Task goal — Print exactly the lines from the one containing "ている方が、耐震改修事業者等を選定する際の参考となるよ" through the last line of the listing, both included.

Given information —
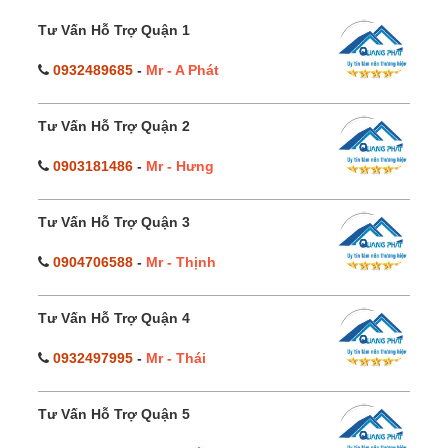
Tư Vấn Hỗ Trợ Quận 1
0932489685
-
Mr - A Phát
Tư Vấn Hỗ Trợ Quận 2
0903181486
-
Mr - Hưng
Tư Vấn Hỗ Trợ Quận 3
0904706588
-
Mr - Thịnh
Tư Vấn Hỗ Trợ Quận 4
0932497995
-
Mr - Thái
Tư Vấn Hỗ Trợ Quận 5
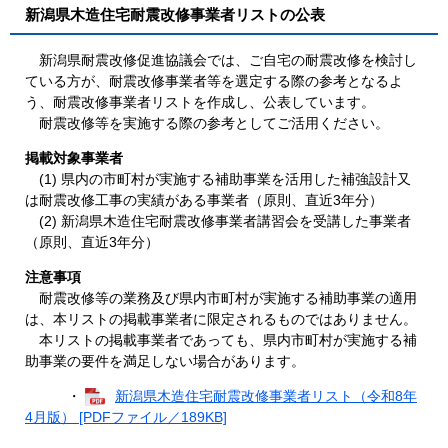
新潟県木造住宅耐震改修事業者リストの公表
新潟県耐震改修促進協議会では、ご自宅の耐震改修を検討し
ている方が、耐震改修事業者等を選定する際の参考となるよ
う、耐震改修事業者リストを作成し、公表しています。
耐震改修等を実施する際の参考としてご活用ください。
掲載対象事業者
(1) 県内の市町村が実施する補助事業を活用した補強設計又
は耐震改修工事の実績がある事業者（原則、直近3年分）
(2) 新潟県木造住宅耐震改修事業者講習会を受講した事業者
（原則、直近3年分）
注意事項
耐震改修等の業務及び県内市町村が実施する補助事業の適用
は、本リストの掲載事業者に限定されるものではありません。
本リストの掲載事業者であっても、県内市町村が実施する補
助事業の要件を満足しない場合があります。
・
新潟県木造住宅耐震改修事業者リスト（令和8年
4月版） [PDFファイル／189KB]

Answer area —
ている方が、耐震改修事業者等を選定する際の参考となるよ
う、耐震改修事業者リストを作成し、公表しています。
耐震改修等を実施する際の参考としてご活用ください。
掲載対象事業者
(1) 県内の市町村が実施する補助事業を活用した補強設計又
は耐震改修工事の実績がある事業者（原則、直近3年分）
(2) 新潟県木造住宅耐震改修事業者講習会を受講した事業者
（原則、直近3年分）
注意事項
耐震改修等の業務及び県内市町村が実施する補助事業の適用
は、本リストの掲載事業者に限定されるものではありません。
本リストの掲載事業者であっても、県内市町村が実施する補
助事業の要件を満足しない場合があります。
・
新潟県木造住宅耐震改修事業者リスト（令和8年
4月版） [PDFファイル／189KB]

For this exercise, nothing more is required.